Better pics now that he is settled in a bit more. FYI the lighter vertical color is much more blue in person.


Here is another one I know what it is but you don't see many of them. LFS had an aggression issue with him in their not for sale show tank so score for me! Pics don't do either of these fish justice I need a better camera this guy is purple finnage goes red to orange.


Hose ya man small world for sure! Thanks. Maybe Our paths cross again maybe we will have to show off our tanks to one another.


----------



## noki (Jun 13, 2003)

From those new pics I think the fish is a mature male Labidochromis sp. Mbamba or close to it. The color in the fins and the mouth looks a little pointier in those pics. Not a great example of the fish thou, so I won't claim pure.

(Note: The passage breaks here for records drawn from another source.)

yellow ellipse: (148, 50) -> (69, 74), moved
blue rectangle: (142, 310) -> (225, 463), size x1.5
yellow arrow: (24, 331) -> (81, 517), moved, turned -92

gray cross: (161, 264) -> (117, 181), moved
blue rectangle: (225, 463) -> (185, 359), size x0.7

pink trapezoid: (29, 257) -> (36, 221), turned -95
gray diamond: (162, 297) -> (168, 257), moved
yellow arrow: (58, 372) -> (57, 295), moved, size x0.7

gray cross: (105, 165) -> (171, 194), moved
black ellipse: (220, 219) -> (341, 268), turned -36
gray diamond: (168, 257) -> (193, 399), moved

The second fish seems like a maleTropheops sp. Red Cheek Macropthalmus. The colors in the pic are not good, but he is a Tropheops.


----------



## mbuna17 (Aug 1, 2011)

noki said:


> From those new pics I think the fish is a mature male Labidochromis sp. Mbamba or close to it. The color in the fins and the mouth looks a little pointier in those pics. Not a great example of the fish thou, so I won't claim pure.
> 
> The second fish seems like a maleTropheops sp. Red Cheek Macropthalmus. The colors in the pic are not good, but he is a Tropheops.

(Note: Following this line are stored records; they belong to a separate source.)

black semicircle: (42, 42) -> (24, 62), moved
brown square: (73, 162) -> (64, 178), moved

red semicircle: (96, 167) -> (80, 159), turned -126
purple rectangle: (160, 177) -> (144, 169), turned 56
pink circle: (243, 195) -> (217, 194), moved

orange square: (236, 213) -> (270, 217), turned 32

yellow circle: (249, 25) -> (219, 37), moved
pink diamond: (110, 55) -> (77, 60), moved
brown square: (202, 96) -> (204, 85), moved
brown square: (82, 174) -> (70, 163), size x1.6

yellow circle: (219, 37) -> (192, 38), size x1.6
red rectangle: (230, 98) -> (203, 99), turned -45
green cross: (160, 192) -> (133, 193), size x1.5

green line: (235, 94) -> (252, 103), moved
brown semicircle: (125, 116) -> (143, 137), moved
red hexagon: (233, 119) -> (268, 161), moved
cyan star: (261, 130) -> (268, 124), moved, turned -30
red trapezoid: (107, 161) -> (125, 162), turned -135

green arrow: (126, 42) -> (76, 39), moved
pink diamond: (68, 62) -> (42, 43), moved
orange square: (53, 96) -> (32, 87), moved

It's not a mbamba I'm pretty sure it's a metriaclima red top galilea as I said above.. Here's a pic. http://images.search.yahoo.com/images/v ... &fr2=sa-gp


----------



## kyboy (Oct 30, 2009)

I was wrong on it being Lab. Mamba. 
The head/snout does look to be a Cynotilapia zebroides variant like Likoma Island "red top" http://www.malawi-dream.info/Cynotilapi ... Island.htm, Chizumulu Island http://www.malawi-dream.info/Cynotilapi ... Island.htm or Chewere ect.


----------



## xtrmln (May 10, 2014)

I agree mbuna17 in person my fish looks just like that photo.. Thanks all for the help. I think Mbuna17 nailed it. I know it's hard with a crapy camera not providing coloration. If it were the lab I would for sure say a mix but it looks identical to the pic from mbuna17

And yes tropheops sp. chilumba... Probably my favorite Mbuna in the tank. He is a good 5"


----------